Reproduce all the entries exactly.

Start of Recorded information

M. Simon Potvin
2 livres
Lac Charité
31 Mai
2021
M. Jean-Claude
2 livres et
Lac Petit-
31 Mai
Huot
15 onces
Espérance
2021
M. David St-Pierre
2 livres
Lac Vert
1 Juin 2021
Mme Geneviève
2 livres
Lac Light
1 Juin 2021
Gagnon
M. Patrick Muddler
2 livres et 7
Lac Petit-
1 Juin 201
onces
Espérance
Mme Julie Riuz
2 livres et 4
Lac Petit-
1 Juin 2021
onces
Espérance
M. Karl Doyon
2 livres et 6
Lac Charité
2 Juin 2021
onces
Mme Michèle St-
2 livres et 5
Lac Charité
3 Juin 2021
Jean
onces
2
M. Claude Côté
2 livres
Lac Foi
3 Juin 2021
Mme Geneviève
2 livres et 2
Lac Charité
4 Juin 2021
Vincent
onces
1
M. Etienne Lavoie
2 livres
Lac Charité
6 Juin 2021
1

End of Recorded information

### Response to this task
M. Simon Potvin
2 livres
Lac Charité
31 Mai
2021
M. Jean-Claude
2 livres et
Lac Petit-
31 Mai
Huot
15 onces
Espérance
2021
M. David St-Pierre
2 livres
Lac Vert
1 Juin 2021
Mme Geneviève
2 livres
Lac Light
1 Juin 2021
Gagnon
M. Patrick Muddler
2 livres et 7
Lac Petit-
1 Juin 201
onces
Espérance
Mme Julie Riuz
2 livres et 4
Lac Petit-
1 Juin 2021
onces
Espérance
M. Karl Doyon
2 livres et 6
Lac Charité
2 Juin 2021
onces
Mme Michèle St-
2 livres et 5
Lac Charité
3 Juin 2021
Jean
onces
2
M. Claude Côté
2 livres
Lac Foi
3 Juin 2021
Mme Geneviève
2 livres et 2
Lac Charité
4 Juin 2021
Vincent
onces
1
M. Etienne Lavoie
2 livres
Lac Charité
6 Juin 2021
1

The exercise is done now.